Mastering horseback riding skills enabled people, such as the Romans, the British and Native Americans, to expand their territories, seek out new food supplies and alter their lifestyles. Today, in modern societies, horseback riding is primarily a sporting or recreational event. Horseracing, rodeos and horseshows bring in spectators to watch the riders. At a horse show, competition events might include jumping or dressage. Dressage is a competition where the rider maneuvers the horse through a series of movements such as trotting, cantering and walking.


People have been riding horses for over 5,000 years, according to scientific discoveries that prove inhabitants from the ancient Asian city of Susa were equestrians.


Historically, horseback riding was credited for bringing about cultural changes, as it allowed people to venture farther and farther from their birthplace.


Horses were not found in ancient North America and Christopher Columbus is credited with bringing the first horses to the American continent from Europe, after 1492.


Initially, horseback riding was a vital skill for the soldier or warrior and a mode of transportation for people in general.

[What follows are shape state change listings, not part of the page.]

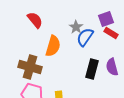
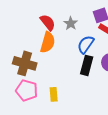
red semicircle: (35, 20) -> (48, 22), moved
blue semicircle: (85, 37) -> (86, 44), moved

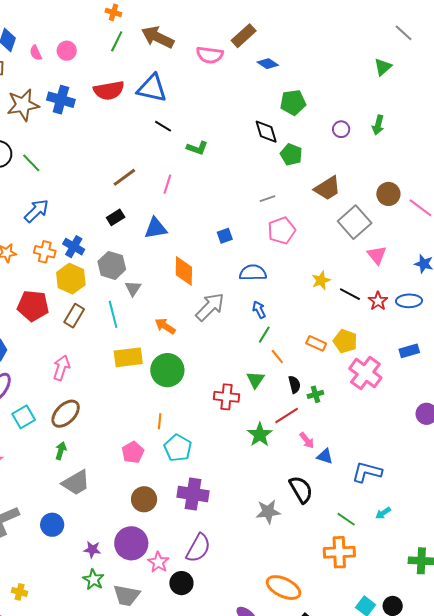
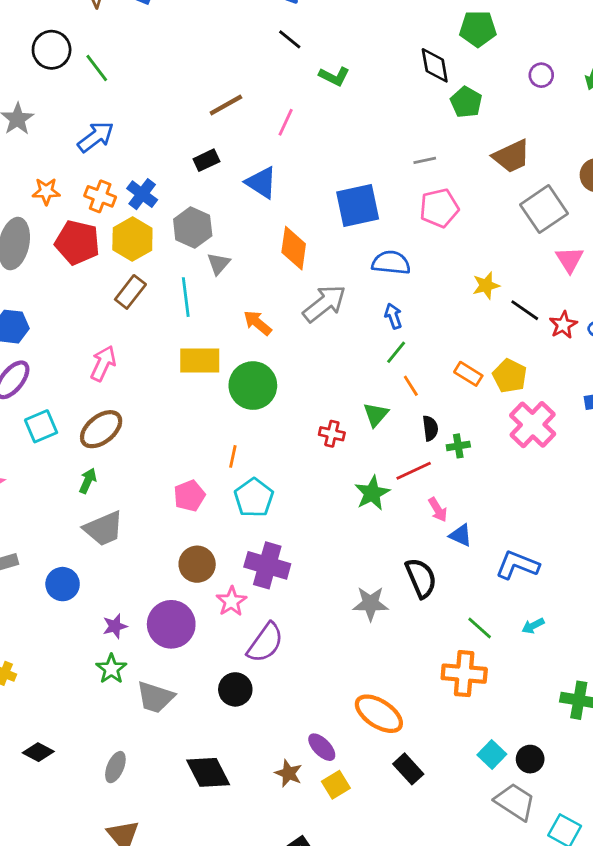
blue triangle: (156, 228) -> (261, 183), turned 35
blue square: (225, 236) -> (358, 206), size x2.0
red pentagon: (33, 306) -> (77, 242), moved
red cross: (227, 397) -> (332, 434), size x0.7
purple star: (92, 550) -> (115, 626), turned -30
pink star: (158, 562) -> (231, 601), moved

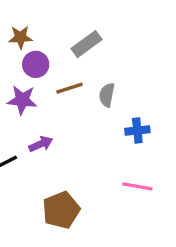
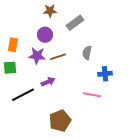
brown star: (20, 37) -> (50, 11), moved
brown line: (70, 88) -> (58, 57), moved
pink line: (137, 186) -> (92, 95), moved

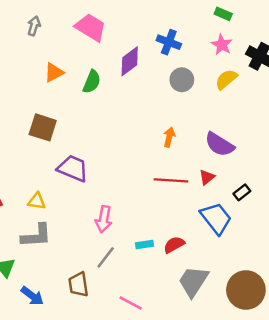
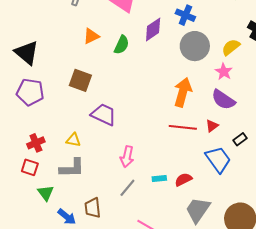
pink star: (222, 45) -> (224, 72), moved
gray circle: (182, 80) -> (195, 46), size x1.5
orange arrow: (169, 137) -> (183, 92), size x1.8
brown trapezoid: (78, 285) -> (93, 208), moved

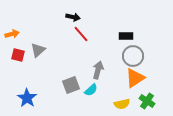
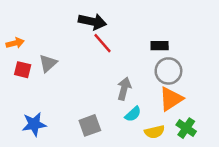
black arrow: (73, 17) -> (92, 22), size x1.5
gray square: (71, 85) -> (90, 125), moved
cyan semicircle: (91, 90) -> (133, 114), moved
blue star: (27, 98) -> (34, 124), turned 30

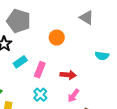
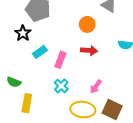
orange circle: (57, 38) -> (87, 24), moved
red arrow: (68, 75) -> (89, 50), moved

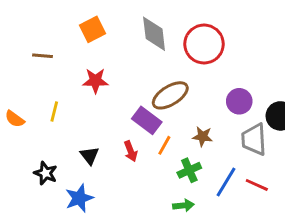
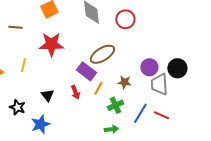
red circle: (204, 44) -> (125, 19), size x0.7
red star: (95, 81) -> (51, 44), size x1.4
purple circle: (239, 101) -> (149, 67), moved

Today, horseback riding is seen primarily as recreation and sport.


Horseback riding can be done bareback or by using a saddle. There are different styles of horseback riding today, which include Western and English.


Western and English styles of horseback riding require different saddles, riding equipment, outfits, riding boots and riding posture.


A horse's height is measured in hands, and a saddle (or riding) horse is approximately 14 to 17 hands tall.